Precise control of lower limb exoskeletons during sit-to-stand (STS) transitions remains a central challenge in rehabilitation robotics owing to the highly nonlinear, time-varying dynamics of the human-exoskeleton system and the stringent trajectory tracking requirements imposed by clinical safety. This paper presents the systematic design, simulation, and comparative evaluation of three control strategies: a classical Proportional-Integral-Derivative (PID) controller, a Linear Quadratic Regulator (LQR), and a novel Hybrid PID-LQR controller applied to a bilateral lower limb exoskeleton performing the sit-to-stand transition. A high-fidelity, physics-based dynamic model of the exoskeleton is constructed by importing a SolidWorks CAD assembly directly into the MATLAB/Simulink Simscape Multibody environment, preserving accurate geometric and inertial properties of all links. Physiologically representative reference joint trajectories for the hip, knee, and ankle joints are generated using OpenSim musculoskeletal simulation and decomposed into three biomechanical phases: flexion-momentum (0-33%), momentum-transfer (34-66%), and extension (67-100%). The proposed Hybrid PID-LQR controller combines the optimal transient response of LQR with the integral disturbance rejection of PID through a tuned blending coefficient alpha = 0.65. Simulation results demonstrate that the Hybrid PID-LQR achieves RMSE reductions of 72.3% and 70.4% over PID at the hip and knee joints, respectively, reduces settling time by over 90% relative to PID across all joints, and limits overshoot to 2.39%-6.10%, confirming its superiority over both baseline strategies across all evaluated performance metrics and demonstrating strong translational potential for clinical assistive exoskeleton deployment.

Paper Structure

This paper contains 15 sections, 5 equations, 7 figures, 3 tables.

Figures (7)

  • Figure 1: Overall simulation framework for the exoskeleton control system. The mechanical model is designed in SolidWorks and imported into MATLAB/Simulink via Simscape Multibody, while joint reference trajectories ($q$, $\dot{q}$, $\ddot{q}$) are derived from OpenSim Moco gait data.
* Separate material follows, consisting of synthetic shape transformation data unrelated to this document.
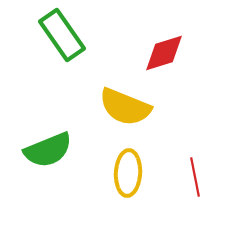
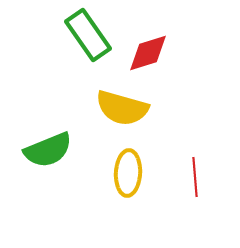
green rectangle: moved 26 px right
red diamond: moved 16 px left
yellow semicircle: moved 3 px left, 1 px down; rotated 6 degrees counterclockwise
red line: rotated 6 degrees clockwise
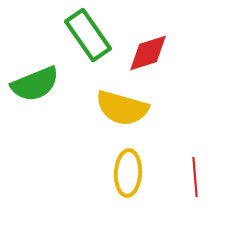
green semicircle: moved 13 px left, 66 px up
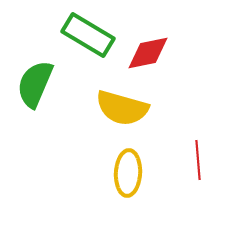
green rectangle: rotated 24 degrees counterclockwise
red diamond: rotated 6 degrees clockwise
green semicircle: rotated 135 degrees clockwise
red line: moved 3 px right, 17 px up
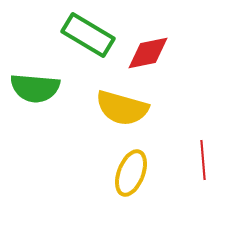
green semicircle: moved 4 px down; rotated 108 degrees counterclockwise
red line: moved 5 px right
yellow ellipse: moved 3 px right; rotated 18 degrees clockwise
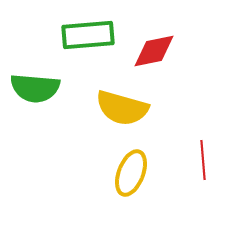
green rectangle: rotated 36 degrees counterclockwise
red diamond: moved 6 px right, 2 px up
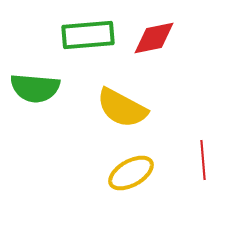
red diamond: moved 13 px up
yellow semicircle: rotated 12 degrees clockwise
yellow ellipse: rotated 39 degrees clockwise
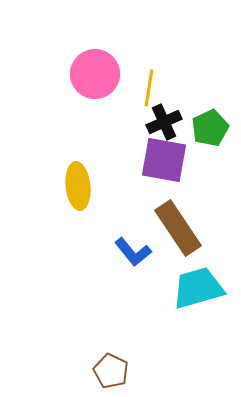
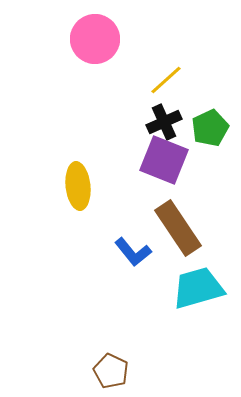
pink circle: moved 35 px up
yellow line: moved 17 px right, 8 px up; rotated 39 degrees clockwise
purple square: rotated 12 degrees clockwise
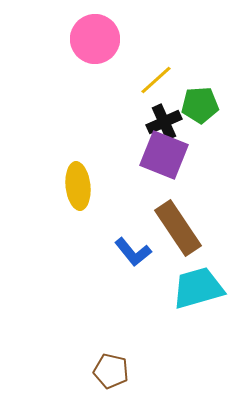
yellow line: moved 10 px left
green pentagon: moved 10 px left, 23 px up; rotated 21 degrees clockwise
purple square: moved 5 px up
brown pentagon: rotated 12 degrees counterclockwise
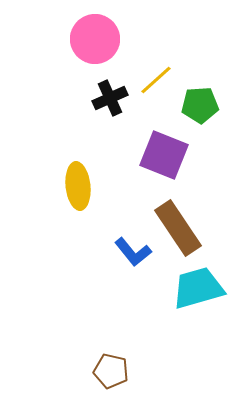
black cross: moved 54 px left, 24 px up
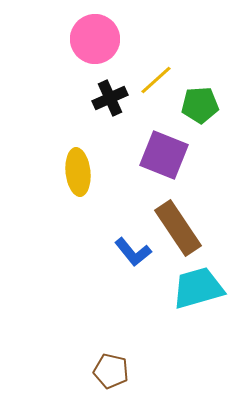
yellow ellipse: moved 14 px up
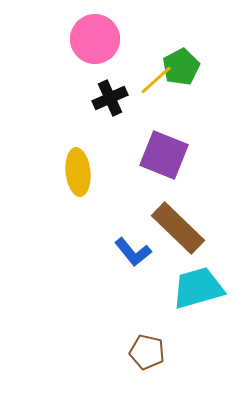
green pentagon: moved 19 px left, 38 px up; rotated 24 degrees counterclockwise
brown rectangle: rotated 12 degrees counterclockwise
brown pentagon: moved 36 px right, 19 px up
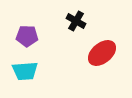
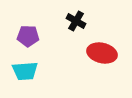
purple pentagon: moved 1 px right
red ellipse: rotated 52 degrees clockwise
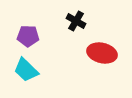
cyan trapezoid: moved 1 px right, 1 px up; rotated 48 degrees clockwise
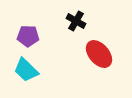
red ellipse: moved 3 px left, 1 px down; rotated 36 degrees clockwise
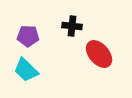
black cross: moved 4 px left, 5 px down; rotated 24 degrees counterclockwise
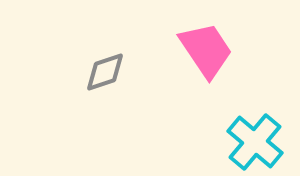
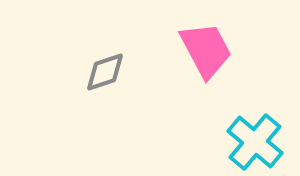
pink trapezoid: rotated 6 degrees clockwise
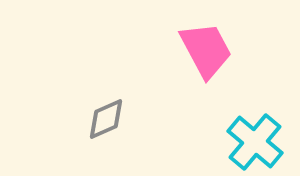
gray diamond: moved 1 px right, 47 px down; rotated 6 degrees counterclockwise
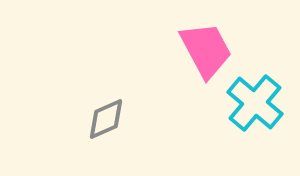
cyan cross: moved 39 px up
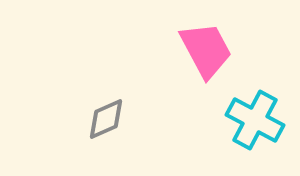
cyan cross: moved 17 px down; rotated 12 degrees counterclockwise
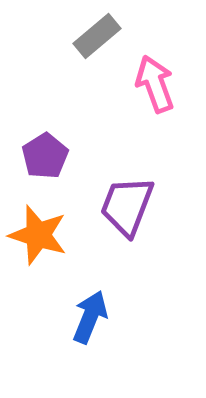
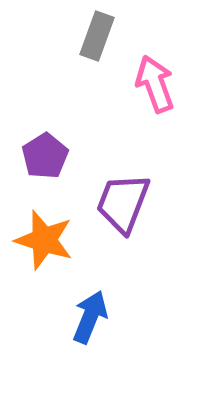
gray rectangle: rotated 30 degrees counterclockwise
purple trapezoid: moved 4 px left, 3 px up
orange star: moved 6 px right, 5 px down
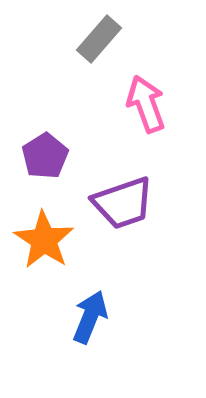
gray rectangle: moved 2 px right, 3 px down; rotated 21 degrees clockwise
pink arrow: moved 9 px left, 20 px down
purple trapezoid: rotated 130 degrees counterclockwise
orange star: rotated 16 degrees clockwise
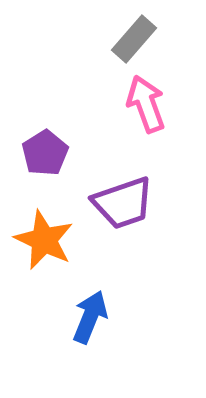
gray rectangle: moved 35 px right
purple pentagon: moved 3 px up
orange star: rotated 8 degrees counterclockwise
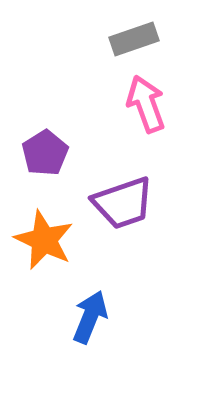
gray rectangle: rotated 30 degrees clockwise
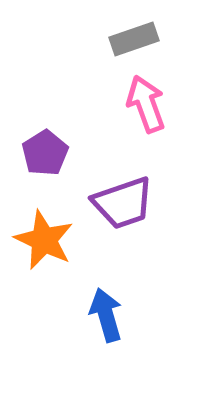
blue arrow: moved 16 px right, 2 px up; rotated 38 degrees counterclockwise
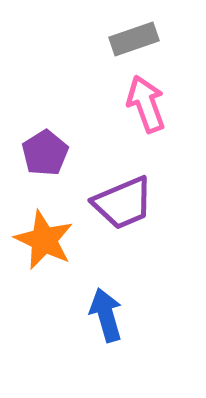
purple trapezoid: rotated 4 degrees counterclockwise
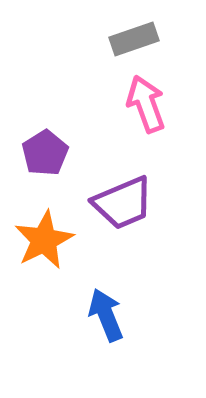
orange star: rotated 20 degrees clockwise
blue arrow: rotated 6 degrees counterclockwise
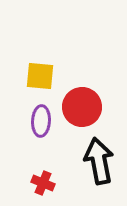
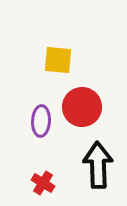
yellow square: moved 18 px right, 16 px up
black arrow: moved 1 px left, 4 px down; rotated 9 degrees clockwise
red cross: rotated 10 degrees clockwise
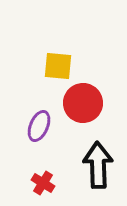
yellow square: moved 6 px down
red circle: moved 1 px right, 4 px up
purple ellipse: moved 2 px left, 5 px down; rotated 20 degrees clockwise
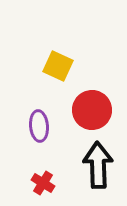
yellow square: rotated 20 degrees clockwise
red circle: moved 9 px right, 7 px down
purple ellipse: rotated 28 degrees counterclockwise
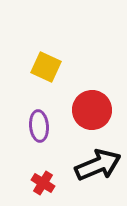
yellow square: moved 12 px left, 1 px down
black arrow: rotated 69 degrees clockwise
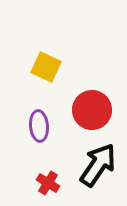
black arrow: rotated 33 degrees counterclockwise
red cross: moved 5 px right
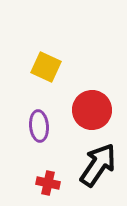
red cross: rotated 20 degrees counterclockwise
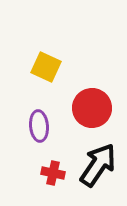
red circle: moved 2 px up
red cross: moved 5 px right, 10 px up
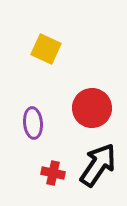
yellow square: moved 18 px up
purple ellipse: moved 6 px left, 3 px up
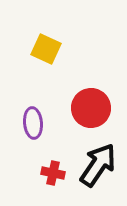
red circle: moved 1 px left
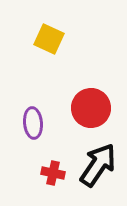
yellow square: moved 3 px right, 10 px up
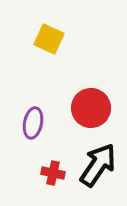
purple ellipse: rotated 16 degrees clockwise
The controller receives reference trajectories alongside feedback states ($q$, $\dot{q}$) from the Simscape model and computes the required joint torques ($\tau$) to drive the human-exoskeleton system through the STS transition.
  • Figure 2: CAD-to-Simulink Simscape Multibody workflow for the bilateral lower limb exoskeleton. (Left) SolidWorks CAD assembly showing the bilateral kinematic chain with labeled rigid links L1--L9 and annotated revolute joints at the hip, knee, and ankle. (Center) Simscape Multibody Link toolbox import interface. (Right) Auto-generated Simscape Multibody block diagram with the Mechanics Explorer 3-D rendering inset.
  • Figure 3: Sit-to-stand (STS) gait generation. (Left) Simscape Multibody simulation showing sequential postural configurations of the human-exoskeleton system from seated to full upright stance in the sagittal plane. (Right) Reference joint angle trajectories for the hip, knee, and ankle joints over normalised motion time (0--100%, total duration 3.0 s), with dashed vertical lines demarcating the three biomechanical phases: flexion-momentum (0--33%), momentum-transfer (34--66%), and extension (67--100%).
  • Figure 4: Joint angle tracking (left column) and tracking error (right column) for the hip, knee, and ankle joints. The Hybrid PID-LQR controller (dotted green) most closely follows the OpenSim reference trajectory (solid black) across all three biomechanical phases, with the smallest tracking error throughout the STS motion cycle.
  • Figure 5: Tracking accuracy comparison: (a) Root Mean Square Error (RMSE) and (b) Mean Absolute Error (MAE) per joint for PID, LQR, and Hybrid PID-LQR controllers. The Hybrid PID-LQR achieves the lowest values at all three joints, with improvements of up to 72.3% over PID at the hip joint.